Verdade no caso de Peter - ele fazia esse tipo de coisa na frente dos outros em várias ocasiões. Quando perguntei a ele se havia algo que ele quisesse que as pessoas soubessem sobre ele, alguns meses depois que Bob morreu, ele disse, de graça: "Dizem que sou o novo Rei do Reggae. Mas isso é mentira. Não há nada de novo". Esse tipo de coisa fez com que muitos fãs deixassem de gostar de Peter Tosh por achá-lo desnecessariamente negativo em relação a seu antigo parceiro.
Você fez uma pesquisa imensa a respeito dos primeiros anos dos Wailers. Qual foi a maior dificuldade em reunir este material?
Juntando o meu tempo de pesquisa ao de Leroy Jodie Pierson, foram necessários 70 anos para compilar nosso premiado esforço discográfico "Bob Marley and the Wailers: The Definitive Discography". Essa é a única discografia do trabalho de Bunny, Bob e Peter que atende a todas as exigências acadêmicas de um estudo discográfico. Foram necessárias milhares de horas de trabalho em diversos continentes, com a ajuda de centenas de colecionadores. Foram duas páginas de texto só para agradecer a todos. Não há qualquer material escrito acerca de seu trabalho de estúdio. Por isso, nós tivemos de confiar na memória das pessoas.
Em 2011, o Uprising completa 31 anos. Qual a importância deste álbum em particular, dentro da discografia de Bob Marley?
Bob era um profeta e sabia que não viveria muito. Ele disse a dois jovens amigos, em 1969, quando tinha 24 anos, que morreria aos 36 anos. Seu último disco era repleto de presságios e despedidas, da visão do trem do Sião ("Zion train") vindo em sua direção, a "Bad card", "We and dem" e "Real situation", sem mencionar a etérea "Redemption song". Mas a mensagem mais profunda está em "Work", música escrita pelo antigo amigo e percussionista "Seeco" Patterson. Ele compôs enquanto vinha a Kingston num mini-ônibus e contava as milhas: "Five miles to go, four miles to go, three miles to go..." (Cinco milhas para chegar, quatro milhas para chegar, três milhas para chegar).

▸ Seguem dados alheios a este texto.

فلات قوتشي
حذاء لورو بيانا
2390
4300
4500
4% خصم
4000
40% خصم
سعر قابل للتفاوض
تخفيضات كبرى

Quando ele chegou ao estúdio, cantou os versos para Bob que, imediatamente disse que gravaria a faixa. "Mas", disse a Seeco, "troque milhas por dias". "Work" fez parte do medley que encerrou seu último show (Pittsburgh, 23 de setembro de 1980), como se ele contasse os últimos dias de sua vida.
Por que é tão bom falar sobre Bob Marley?
Porque nunca houve um artista com a força, a pureza e o senso de propósito de Bob Marley, que foi capaz de alcançar tantas pessoas de diferentes credos, cores e nacionalidades. Ele deu voz a quem não tinha e é, sem dúvida, o "Artista do Século".

¹Entrevista publicada originalmente em 2 de fevereiro de 2010.